Task to carry out
In your copy of the records, include every word exactly and no pictures.

Dataset excerpts
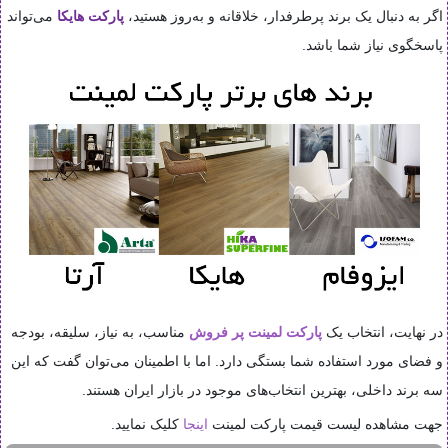
اگر به دنبال یک برند پرطرفدار، خلاقانه و به‌روز هستید،
پارکت هایکا
می‌تواند
پاسخگوی نیاز شما باشد.
در نهایت، انتخاب یک
پارکت لمینت پر فروش
مناسب، به نیاز، سلیقه، بودجه
و فضای مورد استفاده شما بستگی دارد. اما با اطمینان می‌توان گفت که این
سه برند داخلی، بهترین انتخاب‌های موجود در بازار ایران هستند.
جهت مشاهده لیست قیمت پارکت لمینت
اینجا
کلیک نمایید.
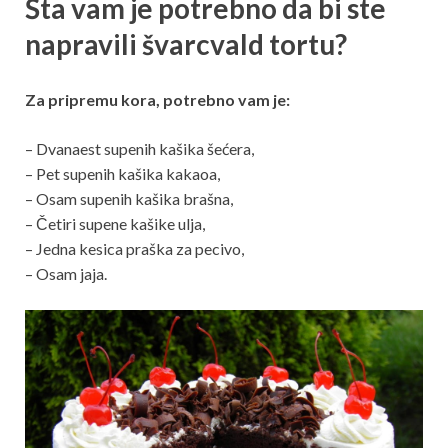
Šta vam je potrebno da bi ste
napravili švarcvald tortu?
Za pripremu kora, potrebno vam je:
– Dvanaest supenih kašika šećera,
– Pet supenih kašika kakaoa,
– Osam supenih kašika brašna,
– Četiri supene kašike ulja,
– Jedna kesica praška za pecivo,
– Osam jaja.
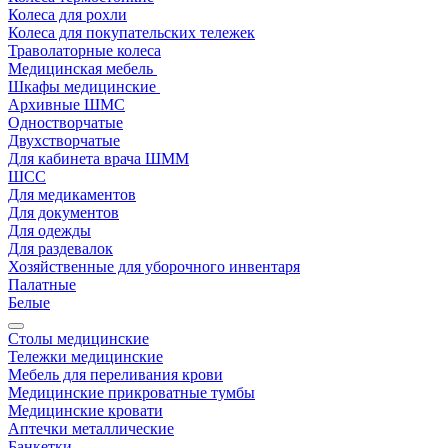
Колеса для рохли
Колеса для покупательских тележек
Траволаторные колеса
Медицинская мебель
Шкафы медицинские
Архивные ШМС
Одностворчатые
Двухстворчатые
Для кабинета врача ШММ
ШСС
Для медикаментов
Для документов
Для одежды
Для раздевалок
Хозяйственные для уборочного инвентаря
Палатные
Белые
Столы медицинские
Тележки медицинские
Мебель для переливания крови
Медицинские прикроватные тумбы
Медицинские кровати
Аптечки металлические
Банкетки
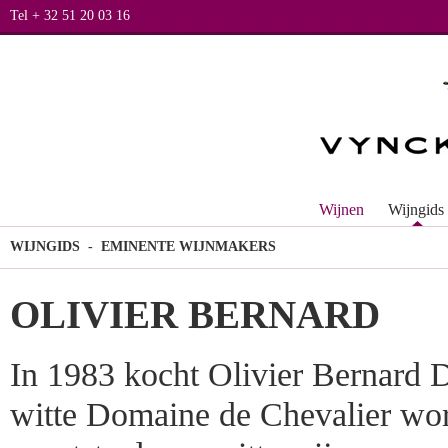
Tel + 32 51 20 03 16
Wijnen
Wijngids
WIJNGIDS
- EMINENTE WIJNMAKERS
OLIVIER BERNARD
In 1983 kocht Olivier Bernard 
witte Domaine de Chevalier word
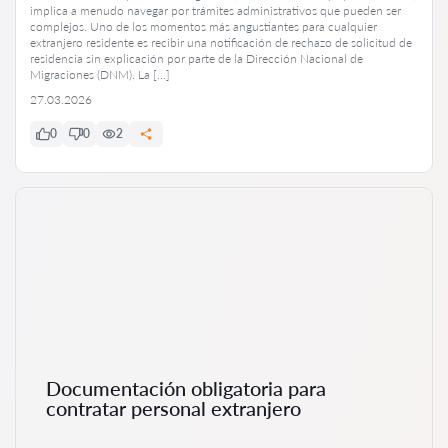
implica a menudo navegar por trámites administrativos que pueden ser
complejos. Uno de los momentos más angustiantes para cualquier
extranjero residente es recibir una notificación de rechazo de solicitud de
residencia sin explicación por parte de la Dirección Nacional de
Migraciones (DNM). La […]
27.03.2026
0
0
2
Documentación obligatoria para
contratar personal extranjero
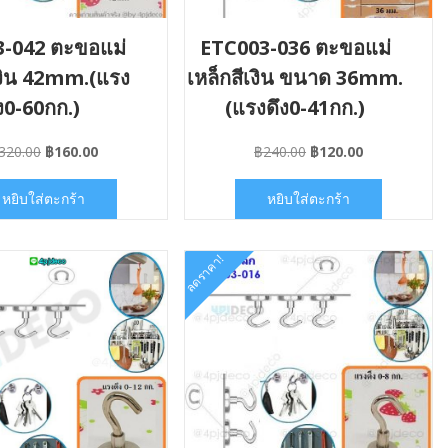
-042 ตะขอแม่
ETC003-036 ตะขอแม่
เงิน 42mm.(แรง
เหล็กสีเงิน ขนาด 36mm.
ง0-60กก.)
(แรงดึง0-41กก.)
Original
Current
Original
Current
320.00
฿
160.00
฿
240.00
฿
120.00
price
price
price
price
was:
is:
was:
is:
หยิบใส่ตะกร้า
หยิบใส่ตะกร้า
฿320.00.
฿160.00.
฿240.00.
฿120.00.
ลดราคา!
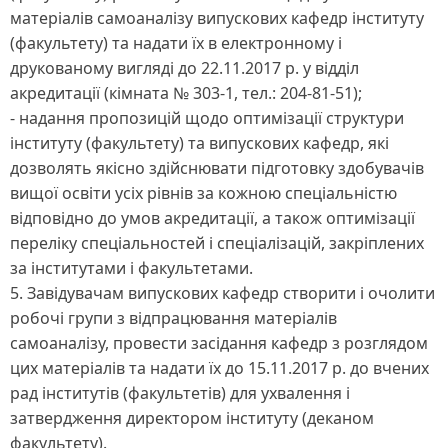
матеріалів самоаналізу випускових кафедр інституту
(факультету) та надати їх в електронному і
друкованому вигляді до 22.11.2017 р. у відділ
акредитації (кімната № 303-1, тел.: 204-81-51);
- надання пропозицій щодо оптимізації структури
інституту (факультету) та випускових кафедр, які
дозволять якісно здійснювати підготовку здобувачів
вищої освіти усіх рівнів за кожною спеціальністю
відповідно до умов акредитації, а також оптимізації
переліку спеціальностей і спеціалізацій, закріплених
за інститутами і факультетами.
5. Завідувачам випускових кафедр створити і очолити
робочі групи з відпрацювання матеріалів
самоаналізу, провести засідання кафедр з розглядом
цих матеріалів та надати їх до 15.11.2017 р. до вчених
рад інститутів (факультетів) для ухвалення і
затвердження директором інституту (деканом
факультету).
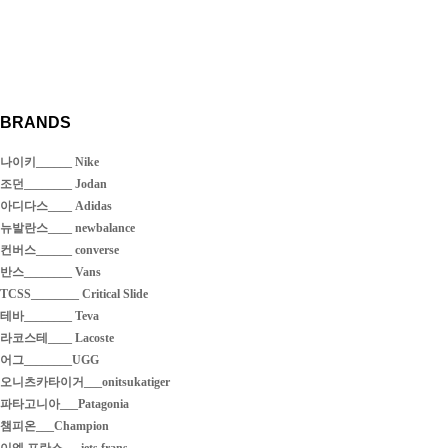
BRANDS
나이키______ Nike
조던________ Jodan
아디다스____ Adidas
뉴발란스____ newbalance
컨버스______ converse
반스________ Vans
TCSS________ Critical Slide
테바________ Teva
라코스테____ Lacoste
어그________UGG
오니츠카타이거___onitsukatiger
파타고니아___Patagonia
챔피온___Champion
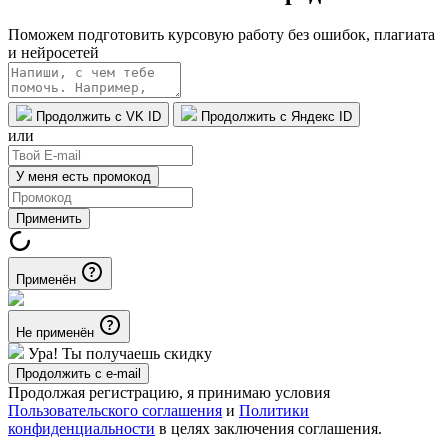
Поможем подготовить курсовую работу без ошибок, плагиата
и нейросетей
Продолжить с VK ID
Продолжить с Яндекс ID
или
У меня есть промокод
Применить
Применён
Не применён
Ура! Ты получаешь скидку
Продолжить с e-mail
Продолжая регистрацию, я принимаю условия
Пользовательского соглашения
и
Политики
конфиденциальности
в целях заключения соглашения.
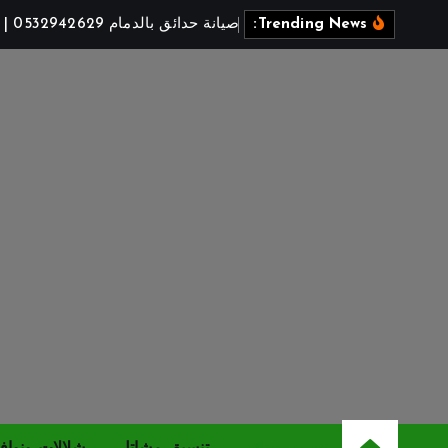
صيانة حدائق بالدمام 0532942629 | خدمات تنسيق وتكريب دورية 2026
Trending News:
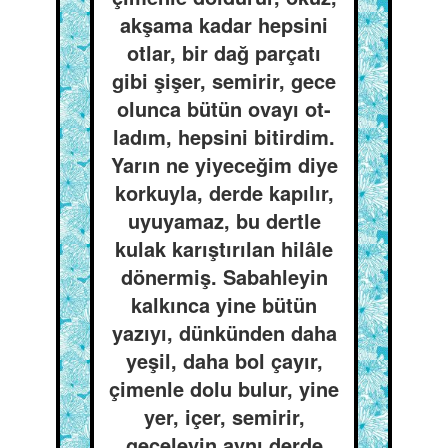
akşama kadar hepsini
otlar, bir dağ parçatı
gibi şişer, semirir, gece
olunca bütün ovayı ot-
ladım, hepsini bitirdim.
Yarın ne yiyeceğim diye
korkuyla, derde kapılır,
uyuyamaz, bu dertle
kulak karıştırılan hilâle
dönermiş. Sabahleyin
kalkınca yine bütün
yazıyı, dünkünden daha
yeşil, daha bol çayır,
çimenle dolu bulur, yine
yer, içer, semirir,
geceleyin aynı derde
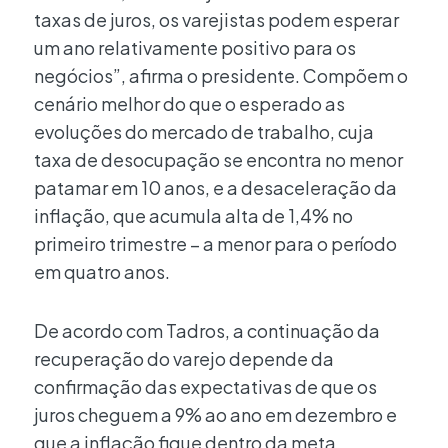
taxas de juros, os varejistas podem esperar
um ano relativamente positivo para os
negócios”, afirma o presidente. Compõem o
cenário melhor do que o esperado as
evoluções do mercado de trabalho, cuja
taxa de desocupação se encontra no menor
patamar em 10 anos, e a desaceleração da
inflação, que acumula alta de 1,4% no
primeiro trimestre – a menor para o período
em quatro anos.
De acordo com Tadros, a continuação da
recuperação do varejo depende da
confirmação das expectativas de que os
juros cheguem a 9% ao ano em dezembro e
que a inflação fique dentro da meta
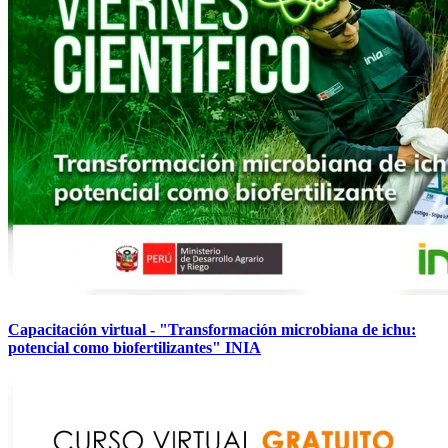
Capacitación virtual - "Transformación microbiana de ichu:
potencial como biofertilizantes" INIA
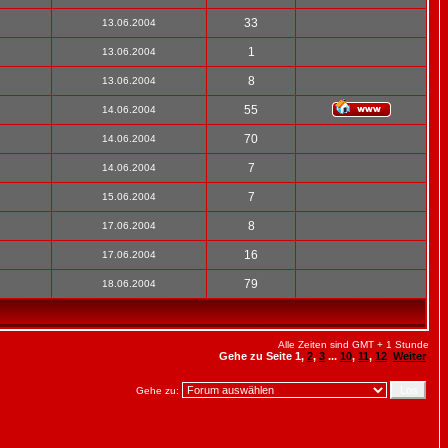
33
13.06.2004
1
13.06.2004
8
13.06.2004
55
14.06.2004
70
14.06.2004
7
14.06.2004
7
15.06.2004
8
17.06.2004
16
17.06.2004
79
18.06.2004
Alle Zeiten sind GMT + 1 Stunde
Gehe zu Seite
1
,
2
,
3
...
10
,
11
,
12
Weiter
Gehe zu:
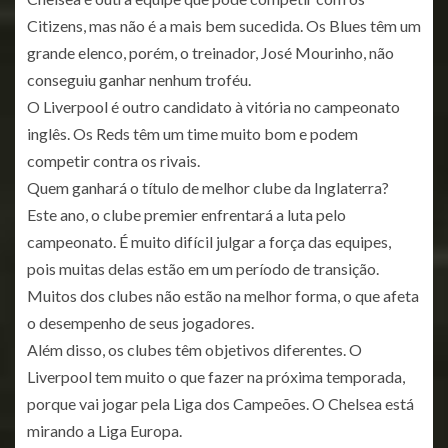
Citizens, mas não é a mais bem sucedida. Os Blues têm um
grande elenco, porém, o treinador, José Mourinho, não
conseguiu ganhar nenhum troféu.
O Liverpool é outro candidato à vitória no campeonato
inglês. Os Reds têm um time muito bom e podem
competir contra os rivais.
Quem ganhará o título de melhor clube da Inglaterra?
Este ano, o clube premier enfrentará a luta pelo
campeonato. É muito difícil julgar a força das equipes,
pois muitas delas estão em um período de transição.
Muitos dos clubes não estão na melhor forma, o que afeta
o desempenho de seus jogadores.
Além disso, os clubes têm objetivos diferentes. O
Liverpool tem muito o que fazer na próxima temporada,
porque vai jogar pela Liga dos Campeões. O Chelsea está
mirando a Liga Europa.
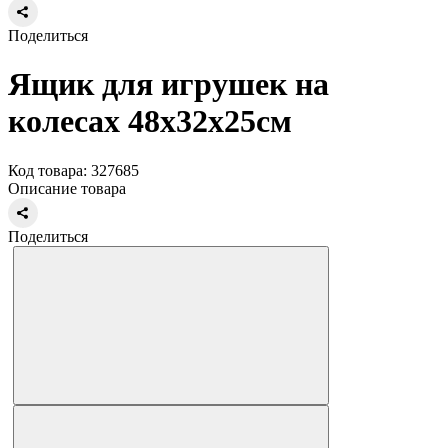
Поделиться
Ящик для игрушек на
колесах 48х32х25см
Код товара: 327685
Описание товара
Поделиться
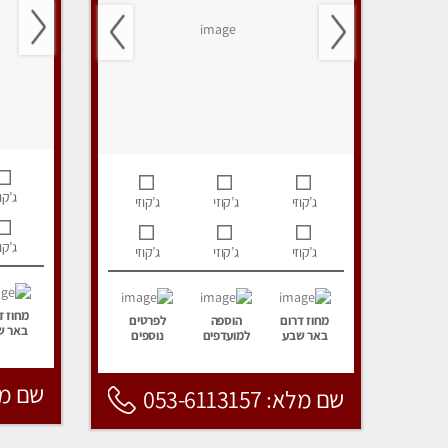
ג’קוז
ג’קוזי
ג’קוזי
ג’קוזי
ג’קוז
ג’קוזי
ג’קוזי
ג’קוזי
מחוז ד
מחוז דרום
הוספה
לפרטים
באר ש
באר שבע
למועדפים
נוספים
שם מלא: 157
שם מלא: 053-6113157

Task solution
اگر به دنبال یک برند پرطرفدار، خلاقانه و به‌روز هستید،
پارکت هایکا
می‌تواند
پاسخگوی نیاز شما باشد.
در نهایت، انتخاب یک
پارکت لمینت پر فروش
مناسب، به نیاز، سلیقه، بودجه
و فضای مورد استفاده شما بستگی دارد. اما با اطمینان می‌توان گفت که این
سه برند داخلی، بهترین انتخاب‌های موجود در بازار ایران هستند.
جهت مشاهده لیست قیمت پارکت لمینت
اینجا
کلیک نمایید.
Šta vam je potrebno da bi ste
napravili švarcvald tortu?
Za pripremu kora, potrebno vam je:
– Dvanaest supenih kašika šećera,
– Pet supenih kašika kakaoa,
– Osam supenih kašika brašna,
– Četiri supene kašike ulja,
– Jedna kesica praška za pecivo,
– Osam jaja.
Колеса для рохли
Колеса для покупательских тележек
Траволаторные колеса
Медицинская мебель
Шкафы медицинские
Архивные ШМС
Одностворчатые
Двухстворчатые
Для кабинета врача ШММ
ШСС
Для медикаментов
Для документов
Для одежды
Для раздевалок
Хозяйственные для уборочного инвентаря
Палатные
Белые
Столы медицинские
Тележки медицинские
Мебель для переливания крови
Медицинские прикроватные тумбы
Медицинские кровати
Аптечки металлические
Банкетки
Tel + 32 51 20 03 16
Wijnen
Wijngids
WIJNGIDS
- EMINENTE WIJNMAKERS
OLIVIER BERNARD
In 1983 kocht Olivier Bernard 
witte Domaine de Chevalier word
implica a menudo navegar por trámites administrativos que pueden ser
complejos. Uno de los momentos más angustiantes para cualquier
extranjero residente es recibir una notificación de rechazo de solicitud de
residencia sin explicación por parte de la Dirección Nacional de
Migraciones (DNM). La […]
27.03.2026
0
0
2
Documentación obligatoria para
contratar personal extranjero
-042 ตะขอแม่
ETC003-036 ตะขอแม่
เงิน 42mm.(แรง
เหล็กสีเงิน ขนาด 36mm.
ง0-60กก.)
(แรงดึง0-41กก.)
Original
Current
Original
Current
320.00
฿
160.00
฿
240.00
฿
120.00
price
price
price
price
was:
is:
was:
is:
หยิบใส่ตะกร้า
หยิบใส่ตะกร้า
฿320.00.
฿160.00.
฿240.00.
฿120.00.
ลดราคา!
матеріалів самоаналізу випускових кафедр інституту
(факультету) та надати їх в електронному і
друкованому вигляді до 22.11.2017 р. у відділ
акредитації (кімната № 303-1, тел.: 204-81-51);
- надання пропозицій щодо оптимізації структури
інституту (факультету) та випускових кафедр, які
дозволять якісно здійснювати підготовку здобувачів
вищої освіти усіх рівнів за кожною спеціальністю
відповідно до умов акредитації, а також оптимізації
переліку спеціальностей і спеціалізацій, закріплених
за інститутами і факультетами.
5. Завідувачам випускових кафедр створити і очолити
робочі групи з відпрацювання матеріалів
самоаналізу, провести засідання кафедр з розглядом
цих матеріалів та надати їх до 15.11.2017 р. до вчених
рад інститутів (факультетів) для ухвалення і
затвердження директором інституту (деканом
факультету).
BRANDS
나이키______ Nike
조던________ Jodan
아디다스____ Adidas
뉴발란스____ newbalance
컨버스______ converse
반스________ Vans
TCSS________ Critical Slide
테바________ Teva
라코스테____ Lacoste
어그________UGG
오니츠카타이거___onitsukatiger
파타고니아___Patagonia
챔피온___Champion
Поможем подготовить курсовую работу без ошибок, плагиата
и нейросетей
Продолжить с VK ID
Продолжить с Яндекс ID
или
У меня есть промокод
Применить
Применён
Не применён
Ура! Ты получаешь скидку
Продолжить с e-mail
Продолжая регистрацию, я принимаю условия
Пользовательского соглашения
и
Политики
конфиденциальности
в целях заключения соглашения.
صيانة حدائق بالدمام 0532942629 | خدمات تنسيق وتكريب دورية 2026
Trending News:
akşama kadar hepsini
otlar, bir dağ parçatı
gibi şişer, semirir, gece
olunca bütün ovayı ot-
ladım, hepsini bitirdim.
Yarın ne yiyeceğim diye
korkuyla, derde kapılır,
uyuyamaz, bu dertle
kulak karıştırılan hilâle
dönermiş. Sabahleyin
kalkınca yine bütün
yazıyı, dünkünden daha
yeşil, daha bol çayır,
çimenle dolu bulur, yine
yer, içer, semirir,
geceleyin aynı derde
taxas de juros, os varejistas podem esperar
um ano relativamente positivo para os
negócios”, afirma o presidente. Compõem o
cenário melhor do que o esperado as
evoluções do mercado de trabalho, cuja
taxa de desocupação se encontra no menor
patamar em 10 anos, e a desaceleração da
inflação, que acumula alta de 1,4% no
primeiro trimestre – a menor para o período
em quatro anos.
De acordo com Tadros, a continuação da
recuperação do varejo depende da
confirmação das expectativas de que os
juros cheguem a 9% ao ano em dezembro e
que a inflação fique dentro da meta
Capacitación virtual - "Transformación microbiana de ichu:
potencial como biofertilizantes" INIA
33
13.06.2004
1
13.06.2004
8
13.06.2004
55
14.06.2004
70
14.06.2004
7
14.06.2004
7
15.06.2004
8
17.06.2004
16
17.06.2004
79
18.06.2004
Alle Zeiten sind GMT + 1 Stunde
Gehe zu Seite
1
,
2
,
3
...
10
,
11
,
12
Weiter
Gehe zu:
Citizens, mas não é a mais bem sucedida. Os Blues têm um
grande elenco, porém, o treinador, José Mourinho, não
conseguiu ganhar nenhum troféu.
O Liverpool é outro candidato à vitória no campeonato
inglês. Os Reds têm um time muito bom e podem
competir contra os rivais.
Quem ganhará o título de melhor clube da Inglaterra?
Este ano, o clube premier enfrentará a luta pelo
campeonato. É muito difícil julgar a força das equipes,
pois muitas delas estão em um período de transição.
Muitos dos clubes não estão na melhor forma, o que afeta
o desempenho de seus jogadores.
Além disso, os clubes têm objetivos diferentes. O
Liverpool tem muito o que fazer na próxima temporada,
porque vai jogar pela Liga dos Campeões. O Chelsea está
mirando a Liga Europa.
Поделиться
Ящик для игрушек на
колесах 48х32х25см
Код товара: 327685
Описание товара
Поделиться
ג’קוז
ג’קוזי
ג’קוזי
ג’קוזי
ג’קוז
ג’קוזי
ג’קוזי
ג’קוזי
מחוז ד
מחוז דרום
הוספה
לפרטים
באר ש
באר שבע
למועדפים
נוספים
שם מלא: 157
שם מלא: 053-6113157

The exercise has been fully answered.